Capillary condensation in an active bath

TL;DR

This study investigates how active Brownian particles induce capillary condensation and forces between fixed rods, revealing attraction or repulsion depending on particle density and capillary width, without observing long-range Casimir effects.

Contribution

It provides a detailed analysis of capillary forces in active baths near MIPS, highlighting the dependence on system parameters and the absence of Casimir interactions.

Findings

Force can be attractive or repulsive depending on parameters

Damped oscillations of force with increasing capillary width

No long-range Casimir interactions observed

Abstract

We study capillary condensation in a bath consisting of active Brownian particles (ABPs) and the forces acting on the capillary close to the motility-induced phase separation (MIPS). The capillary is modelled as two parallel rods of high aspect ratio which are fixed in space. We consider a bath of ABPs having a self-propulsion speed much larger than the critical speed necessary for MIPS to occur.
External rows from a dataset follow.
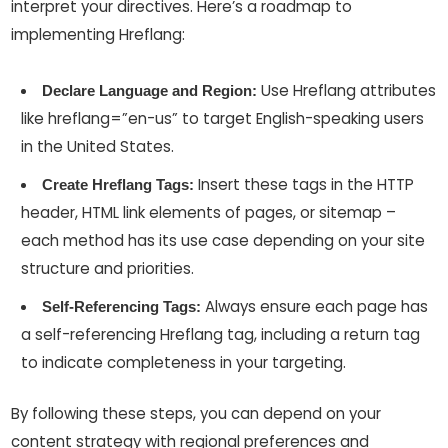
interpret your directives. Here’s a roadmap to
implementing Hreflang:
Use Hreflang attributes
Declare Language and Region:
like hreflang=”en-us” to target English-speaking users
in the United States.
Insert these tags in the HTTP
Create Hreflang Tags:
header, HTML link elements of pages, or sitemap –
each method has its use case depending on your site
structure and priorities.
Always ensure each page has
Self-Referencing Tags:
a self-referencing Hreflang tag, including a return tag
to indicate completeness in your targeting.
By following these steps, you can depend on your
content strategy with regional preferences and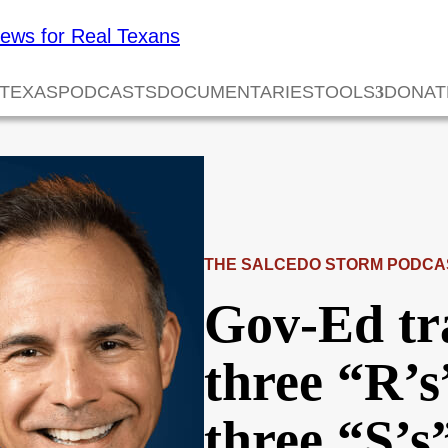
 TEXAS
PODCASTS
DOCUMENTARIES
TOOLS
DONAT
THE SALCEDO STORM PODCA
Gov-Ed tr
three “R’s
three “S’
For a given particle speed, we gradually increase the packing fraction of ABPs, starting from a homogeneous dilute phase of ABPs and going towards the binodal of MIPS. Depending on the packing fraction of ABPs and capillary width, we find that the effective force between the capillary rods can be either attractive or repulsive. In fact, with increasing width it shows damped oscillations as long as capillary condensation occurs. We analyze them in detail by studying the distribution of particle distances from the inner and outer wall of the capillary, respectively. In addition, we examine the capillary in the active bath prepared under conditions close to the critical point. We do not observe signs of the presence of long-range Casimir interactions.